6 Responses to “How Obesity Matters More Than BMI”

  1. November 13, 2015 at 6:26 am, Angela Meadows said:

    We’ve known for years that BMI is not an adequate measure of health (or actually a measure of health at all), and evidence continues to mount. And yet, obesity IS defined by BMI. When are we going to get to the point that everybody with a BMI over 30 is not automatically considered a walking disease?

    • November 13, 2015 at 6:36 am, Ted said:

      Actually, Angela, obesity is not defined by BMI for anyone who understands the disease. Though you can find plenty of people who make the mistake of equating BMI with obesity, that doesn’t change the fact that they are mistaken. Obesity is the unhealthy accumulation of fat tissue.

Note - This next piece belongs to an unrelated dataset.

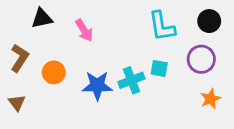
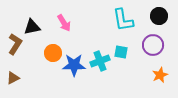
black triangle: (42, 18) -> (32, 27), moved
orange circle: (54, 72) -> (53, 53), moved
brown triangle: (17, 103) -> (13, 78), turned 40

Period.

  2. November 15, 2015 at 3:13 pm, Angela Meadows said:

    I must have missed that in the hundreds upon hundred of papers on obesity, national surveys and epidemiological data on obesity, and clinical guidelines on obesity. Oh, and all those HCP visits. Although if you’re suggesting that family doctors don’t understand this issue, I won’t disagree with you.

    • November 16, 2015 at 5:18 am, Ted said:

      Thanks for your comment, Angela.

  3. November 20, 2015 at 7:07 am, Traci Malone said:

    It doesn’t matter whether or not obesity is not defined by BMI by anyone who understands the disease. What does matter is it IS being used to diagnose obesity by an overwhelming majority of health care providers, and being used by itself, not along with anything else such as body fat. And, it’s being used to diagnose millions of children based on growth curve percentiles. Ever since obesity was approved as it’s own independent diagnosis, the use of BMI alone for that diagnosis skyrocketed! Are we anywhere near creating a diagnosis that more accurately reflects the whole picture ( body fat %, body fat deposition location)? Seems like an incredibly difficult task to put together!

    • November 20, 2015 at 7:48 am, Ted said:

      You have a good point, Traci. Thanks! It’s not impossibly hard, but it’s harder than just applying unconscious, visual bias.